I am designing a flexible and extensible way to store configuration settings for users.
Database Table Design:
╔═════════════════════════════╗
║ ConfigurationItemDefinition ║
╠═════════════════════════════╣
║ ID ║
║ Name ║
║ Type ║
║ DefaultValue (varchar) ║
║ ConfigurationItemAdapterID ║
╚═════════════════════════════╝
|
╔═══════════════════════════════╗
║ ConfigurationItem ║
╠═══════════════════════════════╣
║ ID ║
║ UserID ║
║ ConfigurationItemDefinitionID ║
║ Value (varchar) ║
╚═══════════════════════════════╝
Explanation:
The ConfigurationItemDefinition
table holds the definition for configuration settings.
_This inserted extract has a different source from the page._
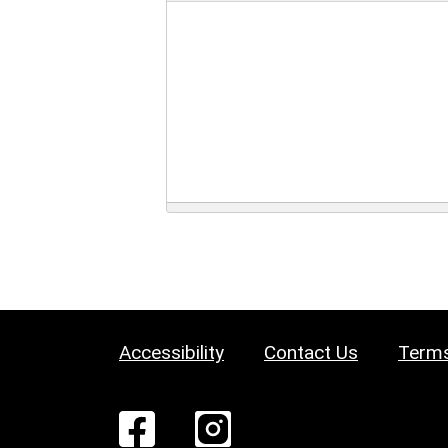
Accessibility
Contact Us
Terms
Type
is the .NET type which the value would be parsed/serialized into when queried in the code.
The ConfigurationItem
table is where configuration values are set for each user. If there is no value explicitly set for a specific user for some configuration item definition, then the DefaultValue
value from ConfigurationItemDefinition
is used.
ConfigurationItemAdapterID
is determines what technique is to be used to 'get' and 'set' the configuration value. For example, an int
value would use a basic Parse (from string -> int). A CultureInfo
object would need to use a serialization adapter. The way in which configuration values are get and set is determined by the adapter (examples below).
C# Code
In C#, a setting would be acquired like this:
// This would use the Parse adapter
int timeout = someUser.GetConfigurationValue<int>("TimeoutValue");
// This would use the Serialization adapter
CultureInfo cultureInfo = someUser.GetConfigurationValue<CultureInfo>("CultureInformation");
And set like this:
// This would use the Parse adapter
someUser.SetConfigurationValue<bool>("IsLive", true);
Please critique this design. Are there more standard ways of dealing with such a problem?